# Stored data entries

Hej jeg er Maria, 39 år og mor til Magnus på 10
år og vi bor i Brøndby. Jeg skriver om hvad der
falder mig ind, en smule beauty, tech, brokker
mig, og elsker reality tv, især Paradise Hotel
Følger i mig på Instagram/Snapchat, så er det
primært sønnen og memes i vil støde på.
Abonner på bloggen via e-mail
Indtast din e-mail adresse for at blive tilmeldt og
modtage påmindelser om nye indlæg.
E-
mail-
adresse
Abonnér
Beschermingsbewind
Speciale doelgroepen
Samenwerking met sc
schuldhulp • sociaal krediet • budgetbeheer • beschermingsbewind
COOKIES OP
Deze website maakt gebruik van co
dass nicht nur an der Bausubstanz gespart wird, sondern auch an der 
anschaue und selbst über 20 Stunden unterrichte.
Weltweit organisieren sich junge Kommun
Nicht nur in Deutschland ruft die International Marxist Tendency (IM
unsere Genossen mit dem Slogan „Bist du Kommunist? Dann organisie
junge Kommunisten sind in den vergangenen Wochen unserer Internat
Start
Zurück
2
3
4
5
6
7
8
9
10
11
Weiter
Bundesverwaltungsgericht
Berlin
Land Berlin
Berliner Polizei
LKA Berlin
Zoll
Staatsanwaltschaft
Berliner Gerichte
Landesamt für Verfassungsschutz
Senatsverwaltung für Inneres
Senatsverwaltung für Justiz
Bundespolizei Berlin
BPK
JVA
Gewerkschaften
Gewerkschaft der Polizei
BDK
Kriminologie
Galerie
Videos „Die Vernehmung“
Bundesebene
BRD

==

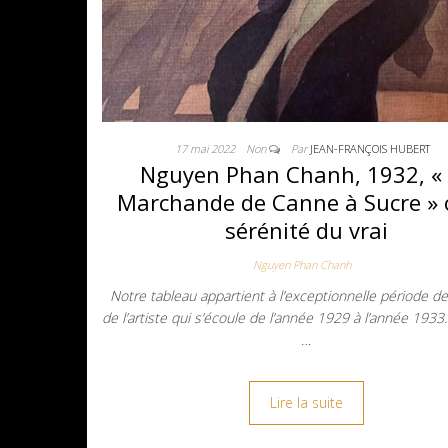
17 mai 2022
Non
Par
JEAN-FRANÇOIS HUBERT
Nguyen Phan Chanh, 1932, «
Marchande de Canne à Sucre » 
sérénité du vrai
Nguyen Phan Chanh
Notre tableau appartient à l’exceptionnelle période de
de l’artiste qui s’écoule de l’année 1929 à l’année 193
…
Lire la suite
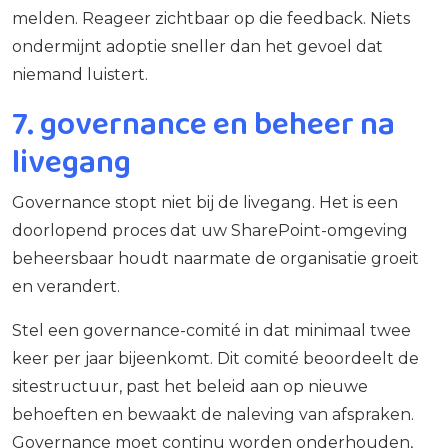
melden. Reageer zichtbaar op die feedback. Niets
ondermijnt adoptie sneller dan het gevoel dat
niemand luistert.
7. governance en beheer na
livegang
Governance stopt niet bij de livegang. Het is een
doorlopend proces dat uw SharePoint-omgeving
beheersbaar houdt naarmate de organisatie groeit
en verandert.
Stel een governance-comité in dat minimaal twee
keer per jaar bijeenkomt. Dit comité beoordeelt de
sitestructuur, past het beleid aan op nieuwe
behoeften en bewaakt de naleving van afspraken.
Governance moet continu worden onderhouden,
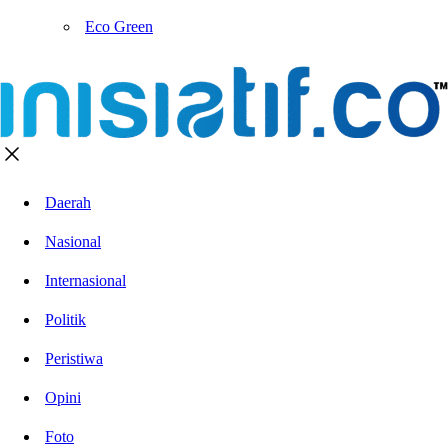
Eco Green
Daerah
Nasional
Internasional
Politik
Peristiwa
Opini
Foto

# WHAT IS NEEDED
Nothing but lines that contain "livegang" should appear in the answer. Copy each from the records.

# ANSWER
livegang
Governance stopt niet bij de livegang. Het is een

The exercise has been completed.